1- Menyadari bahwa suami atau istri adalah anak ibunya. Maka wajar jika suami atau istri menyayangi ibunya, ingin membahagiakan ibunya, ingin berbuat sesuatu untuk ibunya, dan semuanya adalah baik, ia merupakan ungkapan bakti anak kepada ibu. Selama kebaikan suami atau istri kepada ibunya tidak membuatnya melalaikan tugas dan kewajibannya sebagai suami atau istri, maka Anda sebagai suami atau istri tidak perlu risau atau gusar. Bersikaplah dewasa, matang lagi arif. Anda harus mengerti bahwa suami atau istri Anda, sekali pun dia adalah suami atau istri Anda, dia tetaplah anak mertua yang tidak mungkin terlepas darinya hanya karena menjadi suami atau istri bagi Anda.

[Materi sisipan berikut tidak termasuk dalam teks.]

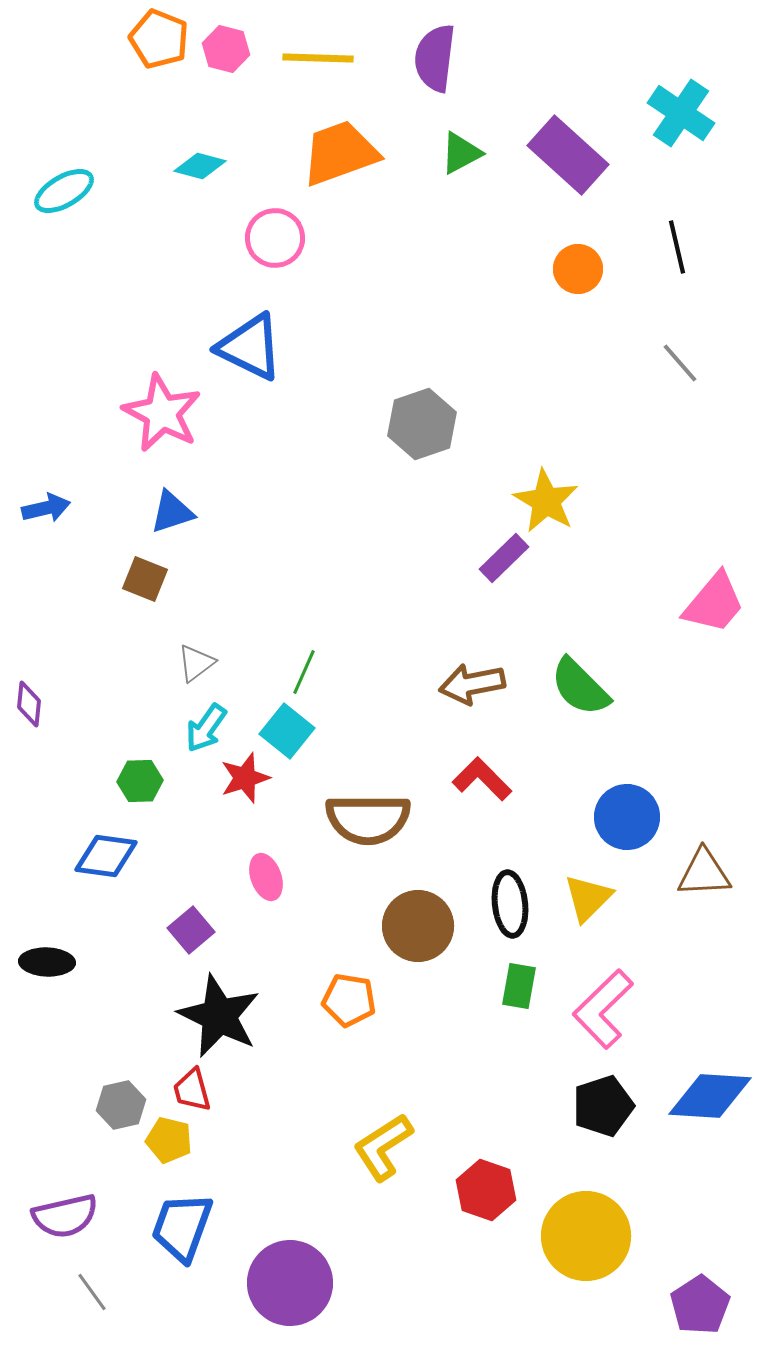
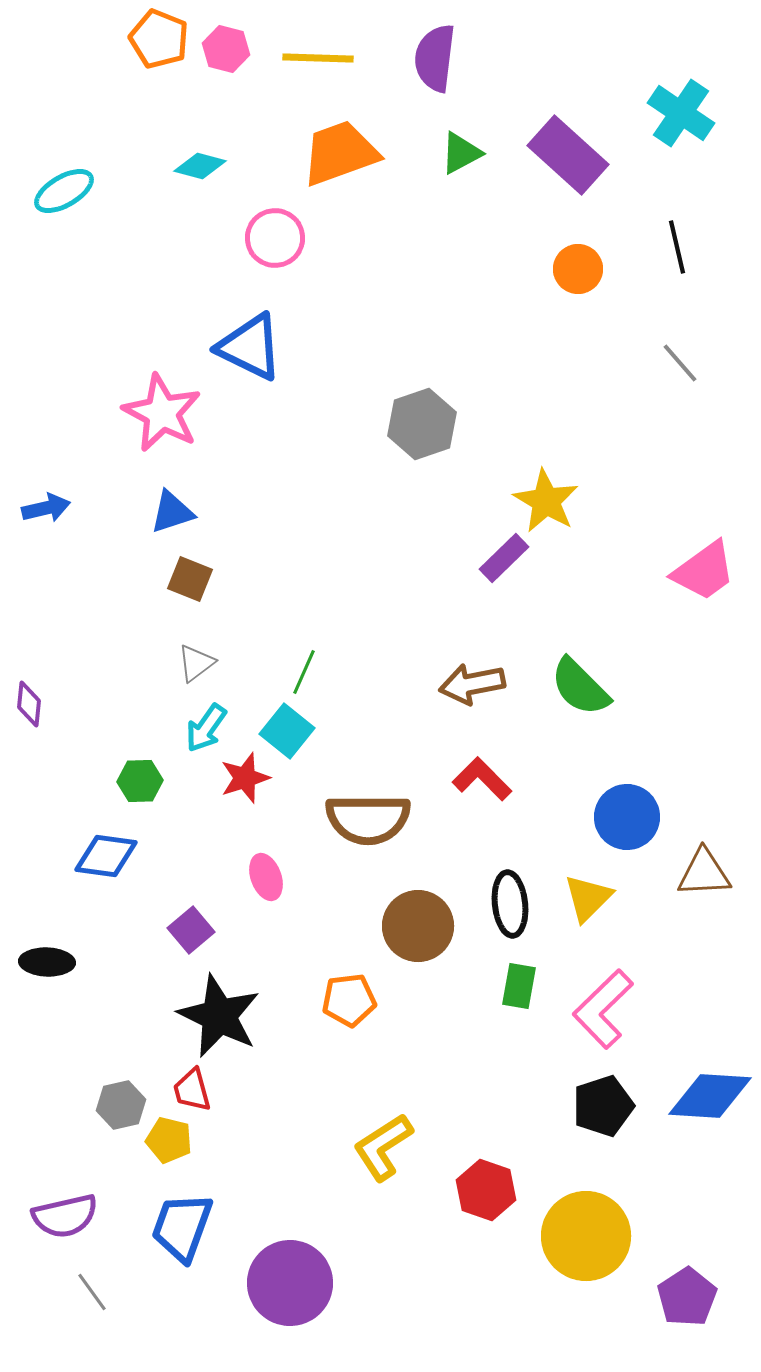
brown square at (145, 579): moved 45 px right
pink trapezoid at (714, 603): moved 10 px left, 32 px up; rotated 14 degrees clockwise
orange pentagon at (349, 1000): rotated 16 degrees counterclockwise
purple pentagon at (700, 1305): moved 13 px left, 8 px up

2- Memberi perhatian dan kebaikan. Bisa lewat hadiah, bisa lewat halo apa kabar melalui HP atau telepon, bisa melalu kunjungan rutin bulanan atau dua bulanan atau kondisional. Siapa pun mengetahui betapa besar pengaruh perhatian dan kebaikan untuk meluluhkan hati seseorang. Wa ahsin ilan nasi tasta’bid qulubahum, berbuat baiklah kepada manusia niscaya kamu bisa mengambil hati mereka. Penulis yakin jika Anda sebagai menantu melakukan hal ini secara tulus niscaya hubungan Anda dengan mertua akan menjadi akrab dan bersahabat.

3- Tidak membalas kesalahan mertua. Taruhlah mertua Anda bersikap kurang bersahabat, berlaku kurang menyenangkan, hadapi dengan tidak terlalu memikirkannya, lebih-lebih membalasnya dengan sikap dan prilaku yang sama, tidak perlu karena hal itu semakin menambah benang menjadi kusut dan lumpur semakin basah, yang perlu Anda lakukan adalah introspeksi, barangkali memang ada sesuatu pada diri Anda yang membuat mertua demikian, taruhlah tidak ada, yang Anda perlukan adalah membalas sikap dan tindakannya itu dengan sebaliknya, jika dia bersikap kurang bersahabat maka balaslah sikapnya itu dengan sikap yang sangat bersahabat, jika dia berlaku kurang menyenangkan maka balaslah sikapnya itu dengan sikap yang sangat menyenangkan. Mertua bukan musuh yang berhak diperlakukan sebanding dengan tindakannya. Jangankan mertua yang bukan musuh, musuh saja jika kita perlakukan dengan baik, sekali pun dia telah bersikap tidak baik kepada kita, dia bisa menjadi kawan yang akrab. “Tolaklah kejahatan itu dengan cara yang lebih baik, maka tiba-tiba orang yang antaramu dan antara dia ada permusuhan seolah-olah telah menjadi teman yang sangat setia.” (Fushshilat: 34).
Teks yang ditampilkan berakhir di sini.